1. A method for imaging of cells comprising the steps of contacting the cells with an aqueous dispersion comprising nanocrystals of a hydrophobic organic dye, and upon penetration of the dispersion into the cells, obtaining an image of the cells.

2. The method of claim 1 wherein the hydrophobic organic dye is selected from the group consisting of porphyrines, phthalocyanine, cyanine and naphthalene.

3. The method of claim 1 , wherein the hydrophobic organic dye is selected from the group consisting of 1,1,4,4-tetraphenyl- 1,3 -butadiene (TPB), perylene, Dl as shown in Figure 7A and BTlOl as shown in Figure 7B.

4. The method of claim 1, wherein an image of the cells is obtained by using confocal microscopy.

5. The method of claim 1, wherein the aqueous dispersion of nanocrystals is prepared by dissolving the hydrophobic organic dye in a water miscible solvent to form a solution and adding the said solution into water.

6. The method of claim 5, wherein the ratio of water miscible solvent to water is about 1:10 to 1:100.

7. The method of claim 1, wherein the aqueous dispersion is substantially free of surfactants.

8. The method of claim 5, wherein the water miscible solvent is selected from the group consisting of dimethyl sulfoxide (DMSO), dimethylformamide (DHF), tetrahydrofuran (THF), ethyl acetate, methyl iso-butyl ketone, methyl acetate, methyl propyl ketone, iso-pentyl alcohol, iso-propyl alcohol, methyl alcohol, ethylene glycol monobutyl ether and propylene glycol monomethyl ether.

9. The method of claim 1 , wherein the mean size of the nanocrystals is less than 150 nm.

10. The method of claim 9, wherein the mean size of the nanocrystals is less than 100 nm.

11. The method of claim 11 , wherein the mean size of the nanocrystals is between

30 to 50 nm.

12. The method of claim 5 wherein a polymer is also dissolved in the water miscible solvent such that the concentration of the polymer in the nanocrystals is less than 20%.

13. The method of claim 12, wherein the concentration of the polymer is less than 10%.

14. The method of claim 14, wherein the polymer is selected from the group consisting of Polylactides (PLA), Polyglycolides (PGA), Poly(lactide-co-glycolides) (PLGA), co-polymers thereof, Polyanhydrides, Polyorthoesters and Polysiloxylanes.

15. The method of claim 14, wherein the polymer is PLGA.

16. The method of claim 1 , wherein the cells are imaged in vitro.

17. The method of claim 1 , wherein the cells are imaged in vivo.

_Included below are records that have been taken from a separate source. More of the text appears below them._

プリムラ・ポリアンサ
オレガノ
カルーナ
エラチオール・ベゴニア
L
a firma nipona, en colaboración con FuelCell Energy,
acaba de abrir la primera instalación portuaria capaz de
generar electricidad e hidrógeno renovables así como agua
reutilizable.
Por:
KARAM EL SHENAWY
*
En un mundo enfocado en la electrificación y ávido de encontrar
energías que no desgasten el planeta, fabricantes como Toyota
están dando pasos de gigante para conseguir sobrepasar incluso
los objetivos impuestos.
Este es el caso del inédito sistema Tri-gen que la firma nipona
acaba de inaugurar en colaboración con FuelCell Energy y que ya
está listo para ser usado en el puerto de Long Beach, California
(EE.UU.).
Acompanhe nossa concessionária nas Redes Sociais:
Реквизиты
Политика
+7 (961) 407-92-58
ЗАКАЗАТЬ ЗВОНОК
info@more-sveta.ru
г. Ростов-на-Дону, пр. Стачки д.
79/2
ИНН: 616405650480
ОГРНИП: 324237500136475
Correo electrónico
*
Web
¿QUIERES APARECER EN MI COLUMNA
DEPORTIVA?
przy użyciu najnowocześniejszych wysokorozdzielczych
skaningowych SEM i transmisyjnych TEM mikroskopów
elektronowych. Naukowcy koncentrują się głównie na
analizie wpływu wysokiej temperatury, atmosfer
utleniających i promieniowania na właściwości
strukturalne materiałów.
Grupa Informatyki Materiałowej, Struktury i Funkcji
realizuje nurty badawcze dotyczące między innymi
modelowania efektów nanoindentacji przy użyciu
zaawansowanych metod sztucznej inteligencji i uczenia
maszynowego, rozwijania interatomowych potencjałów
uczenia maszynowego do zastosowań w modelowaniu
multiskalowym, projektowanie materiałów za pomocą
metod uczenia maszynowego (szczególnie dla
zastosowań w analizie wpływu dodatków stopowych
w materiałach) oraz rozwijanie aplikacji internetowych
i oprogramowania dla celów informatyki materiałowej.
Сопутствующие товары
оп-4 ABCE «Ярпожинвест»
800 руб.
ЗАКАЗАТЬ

18. A composition comprising nanocrystals of a hydrophobic organic dye selected from the group consisting of porphyrines, phthalocyanine, cyanine and naphthalene.

19. The composition of claim 18, wherein the dye is selected from the group consisting of l,l,4,4-tetraphenyl-l,3-butadiene (TPB), perylene, Dl as shown in Figure 7 A and BTlOl as shown in Figure 7B.

20. The composition of claim 19, wherein the nanocrystals further comprise a polymer such that the polymer is less than 20 wt%.